7

I am trying to process millions of records from my table (size is about 30 GB) and I am currently doing it using paging (mysql 5.1.36). The query I use in my for loop is

select blobCol from large_table 
where name= 'someKey' and city= 'otherKey' 
order by name
LIMIT <pageNumber*pageSize>, <pageSize>

This works perfectly fine for about 500K records. I have a page size of 5000 that I am using and after page 100, the queries start slowing down dramatically. The first ~80 pages are extracted in a 2-3 seconds but after around page 130, each page takes about 30 seconds to retrieve, at least until page 200. One of my queries has about 900 pages and that would take too long.

The table structure is (type is MyISAM)
    name char(11)
    id int // col1 & col2 is a composite key
    city varchar(80) // indexed
    blobCol longblob

what can i do to speed it up? The explain for the query shows this

select_type: SIMPLE
possible_keys: city
key : city
type: ref
key_len: 242
ref: const
rows: 4293720
Extra: using where; using filesort

In case it helps, the my.cnf for my server (24 GB ram, 2 quad core procs) has these entries

  key_buffer_size = 6144M
  max_connections = 20
  max_allowed_packet = 32M
  table_open_cache = 1024
  sort_buffer_size = 256M
  read_buffer_size = 128M
  read_rnd_buffer_size = 512M
  myisam_sort_buffer_size = 128M
  thread_cache_size = 16
  tmp_table_size = 128M
  max_heap_table_size = 64M
randomThought
  • 6,203
  • 15
  • 56
  • 72
  • I would suggest look into hibernate (projections)[http://docs.jboss.org/hibernate/core/3.3/reference/en/html/querycriteria.html#querycriteria-projection].Also found this on SO which does not use projections http://stackoverflow.com/questions/168084/is-there-a-more-efficient-way-of-making-pagination-in-hibernate-than-executing-se – Shahzeb Sep 13 '11 at 01:02
  • I am running this through the createSQLQuery api, not createQuery which uses hiberate entities. I tried using the createCriteria methods and it caused my JVM to throw out of memory exceptions since it was keeping all that data in memory. This at least works, though is a tiny bit slow – randomThought Sep 13 '11 at 01:07

3 Answers3

2

Here is what I did, and reduced the total execution time by a factor of 10.

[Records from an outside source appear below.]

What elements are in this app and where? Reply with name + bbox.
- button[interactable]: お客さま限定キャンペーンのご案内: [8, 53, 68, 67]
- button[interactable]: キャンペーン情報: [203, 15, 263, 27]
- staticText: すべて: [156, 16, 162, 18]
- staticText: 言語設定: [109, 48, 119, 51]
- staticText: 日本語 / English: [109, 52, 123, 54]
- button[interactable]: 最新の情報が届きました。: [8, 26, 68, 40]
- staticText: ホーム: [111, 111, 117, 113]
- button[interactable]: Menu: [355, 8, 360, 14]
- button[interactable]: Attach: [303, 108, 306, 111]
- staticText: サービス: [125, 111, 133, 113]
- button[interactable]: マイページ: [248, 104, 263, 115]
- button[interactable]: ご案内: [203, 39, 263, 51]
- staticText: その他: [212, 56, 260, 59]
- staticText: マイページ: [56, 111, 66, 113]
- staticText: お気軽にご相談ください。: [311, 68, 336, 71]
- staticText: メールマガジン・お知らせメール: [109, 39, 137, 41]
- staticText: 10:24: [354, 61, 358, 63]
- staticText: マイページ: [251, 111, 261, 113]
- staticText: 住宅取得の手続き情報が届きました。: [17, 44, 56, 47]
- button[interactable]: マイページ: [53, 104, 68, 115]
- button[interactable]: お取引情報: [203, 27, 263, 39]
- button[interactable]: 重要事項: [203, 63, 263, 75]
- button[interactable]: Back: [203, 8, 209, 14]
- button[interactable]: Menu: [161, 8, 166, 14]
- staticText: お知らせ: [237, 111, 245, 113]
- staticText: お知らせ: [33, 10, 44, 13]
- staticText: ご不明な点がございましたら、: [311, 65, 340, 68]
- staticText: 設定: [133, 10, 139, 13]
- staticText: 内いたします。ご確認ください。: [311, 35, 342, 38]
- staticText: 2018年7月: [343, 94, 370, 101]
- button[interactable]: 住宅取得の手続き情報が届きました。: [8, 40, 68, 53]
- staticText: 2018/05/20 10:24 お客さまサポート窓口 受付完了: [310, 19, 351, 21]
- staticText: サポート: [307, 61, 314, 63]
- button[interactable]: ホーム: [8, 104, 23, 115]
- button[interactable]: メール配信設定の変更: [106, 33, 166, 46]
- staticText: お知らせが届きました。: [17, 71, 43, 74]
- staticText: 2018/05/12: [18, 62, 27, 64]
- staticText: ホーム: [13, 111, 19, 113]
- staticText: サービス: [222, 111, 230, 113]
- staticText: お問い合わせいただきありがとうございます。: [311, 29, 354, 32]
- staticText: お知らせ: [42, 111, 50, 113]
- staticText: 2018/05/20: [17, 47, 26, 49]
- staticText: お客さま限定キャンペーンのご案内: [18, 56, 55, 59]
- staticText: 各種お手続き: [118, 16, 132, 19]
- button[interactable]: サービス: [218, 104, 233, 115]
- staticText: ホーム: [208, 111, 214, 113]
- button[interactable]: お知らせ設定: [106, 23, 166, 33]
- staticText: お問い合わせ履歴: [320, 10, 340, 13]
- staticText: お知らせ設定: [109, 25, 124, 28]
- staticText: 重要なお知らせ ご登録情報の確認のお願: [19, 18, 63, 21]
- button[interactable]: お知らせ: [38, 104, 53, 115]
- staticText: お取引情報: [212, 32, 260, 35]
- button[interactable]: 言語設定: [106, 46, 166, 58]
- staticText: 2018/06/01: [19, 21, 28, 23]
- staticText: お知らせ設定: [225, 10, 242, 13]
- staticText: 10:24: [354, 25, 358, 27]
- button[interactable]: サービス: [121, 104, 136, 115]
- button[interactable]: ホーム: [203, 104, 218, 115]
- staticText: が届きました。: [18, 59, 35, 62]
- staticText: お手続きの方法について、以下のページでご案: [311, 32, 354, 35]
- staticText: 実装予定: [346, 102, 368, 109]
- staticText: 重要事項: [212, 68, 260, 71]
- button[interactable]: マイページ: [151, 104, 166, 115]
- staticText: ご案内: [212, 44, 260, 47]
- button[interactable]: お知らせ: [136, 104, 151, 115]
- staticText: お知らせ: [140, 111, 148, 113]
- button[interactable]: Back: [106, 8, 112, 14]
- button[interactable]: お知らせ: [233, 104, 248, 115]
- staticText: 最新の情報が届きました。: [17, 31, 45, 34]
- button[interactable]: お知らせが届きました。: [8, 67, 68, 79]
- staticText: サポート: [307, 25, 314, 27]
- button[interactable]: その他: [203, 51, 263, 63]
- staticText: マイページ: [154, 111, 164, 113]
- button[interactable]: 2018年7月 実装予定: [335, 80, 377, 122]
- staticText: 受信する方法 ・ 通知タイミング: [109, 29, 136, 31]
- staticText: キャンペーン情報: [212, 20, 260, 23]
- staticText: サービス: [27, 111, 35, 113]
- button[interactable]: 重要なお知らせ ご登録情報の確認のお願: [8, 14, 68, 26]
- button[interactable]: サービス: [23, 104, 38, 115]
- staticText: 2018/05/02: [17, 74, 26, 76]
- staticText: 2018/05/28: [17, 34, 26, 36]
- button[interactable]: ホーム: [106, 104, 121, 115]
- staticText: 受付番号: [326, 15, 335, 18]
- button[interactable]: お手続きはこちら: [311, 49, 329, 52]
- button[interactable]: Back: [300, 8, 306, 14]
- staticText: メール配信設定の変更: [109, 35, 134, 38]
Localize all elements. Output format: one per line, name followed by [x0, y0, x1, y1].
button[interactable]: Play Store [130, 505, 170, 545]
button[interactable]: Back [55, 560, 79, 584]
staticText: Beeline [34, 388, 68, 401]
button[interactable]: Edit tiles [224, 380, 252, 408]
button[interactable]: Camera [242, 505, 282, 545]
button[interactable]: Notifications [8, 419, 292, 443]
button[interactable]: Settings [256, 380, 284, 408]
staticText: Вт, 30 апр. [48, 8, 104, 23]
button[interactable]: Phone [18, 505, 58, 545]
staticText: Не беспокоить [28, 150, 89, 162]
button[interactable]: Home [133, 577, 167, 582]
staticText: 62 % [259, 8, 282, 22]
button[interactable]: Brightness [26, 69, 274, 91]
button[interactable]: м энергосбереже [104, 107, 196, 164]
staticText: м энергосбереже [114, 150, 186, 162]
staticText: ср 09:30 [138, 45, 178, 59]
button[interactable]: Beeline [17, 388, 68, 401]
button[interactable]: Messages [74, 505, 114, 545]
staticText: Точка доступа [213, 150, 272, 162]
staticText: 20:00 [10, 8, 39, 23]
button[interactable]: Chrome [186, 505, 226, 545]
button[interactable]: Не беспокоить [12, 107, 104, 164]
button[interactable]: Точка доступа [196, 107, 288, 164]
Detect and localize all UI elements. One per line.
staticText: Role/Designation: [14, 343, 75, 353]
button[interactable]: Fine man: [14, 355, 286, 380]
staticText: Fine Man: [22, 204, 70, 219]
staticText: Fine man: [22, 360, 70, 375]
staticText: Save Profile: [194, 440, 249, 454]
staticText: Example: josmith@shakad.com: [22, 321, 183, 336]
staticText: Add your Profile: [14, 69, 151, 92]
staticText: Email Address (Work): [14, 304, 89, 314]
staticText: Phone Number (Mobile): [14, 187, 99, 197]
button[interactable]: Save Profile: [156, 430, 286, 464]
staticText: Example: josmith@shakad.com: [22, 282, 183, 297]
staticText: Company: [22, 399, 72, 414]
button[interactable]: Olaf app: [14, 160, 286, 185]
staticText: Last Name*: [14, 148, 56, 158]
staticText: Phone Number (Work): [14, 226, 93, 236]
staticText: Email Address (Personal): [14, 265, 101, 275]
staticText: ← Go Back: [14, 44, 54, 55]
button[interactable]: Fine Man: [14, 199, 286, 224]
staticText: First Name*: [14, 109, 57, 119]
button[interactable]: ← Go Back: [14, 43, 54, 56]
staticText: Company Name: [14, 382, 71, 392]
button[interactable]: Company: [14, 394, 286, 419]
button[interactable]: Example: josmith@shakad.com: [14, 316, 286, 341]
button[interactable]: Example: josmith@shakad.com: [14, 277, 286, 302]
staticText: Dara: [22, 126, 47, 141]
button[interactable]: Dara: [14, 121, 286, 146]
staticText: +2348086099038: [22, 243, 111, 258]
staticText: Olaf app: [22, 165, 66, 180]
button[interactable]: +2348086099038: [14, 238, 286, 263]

What I realized form the execution plan of my original query was that it was using filesort for sorting all results and ignoring the indexes. That is a bit of a waste.

My test database: 5 M records, 20 GB size. table structure same as in the question

Instead of getting blobCol directly in the first query, i first get the value of 'name' for beginning of every page. Run this query indefinitely until it returns 0 results. Every time, add the result to a list

SELECT name
FROM my_table
where id = <anyId> // I use the id column for partitioning so I need this here
order by name
limit <pageSize * pageNumber>, 1

Sine page number is not previously known, start with value 0 and keep incrementing until the query returns null. You can also do a select count(*) but that itself might take long and will not help optimize anything. Each query took about 2 seconds to run once the page number exceeded ~60.

For me, the page size was 5000 so I got a list of 'name' strings at position 0, 5001, 10001, 15001 and so on. The number of pages turned out to be 1000 and storing a list of 1000 results in memory is not expensive.

Now, iterate through the list and run this query

SELECT blobCol
FROM my_table
where name >= <pageHeader>
and name < <nextPageHeader>
and city="<any string>"
and id= 1

This will run N times, where N = size of list obtained previously. Since 'name' is the primary key col, and 'city' is also indexed, EXPLAIN shows that this calculation is performed in memory using the index.

Now, each query takes 1 second to run, instead of the original 30-40. So combining the pre-processing time of 2 seconds per page, total time per page is 3-4 seconds instead of 30-40.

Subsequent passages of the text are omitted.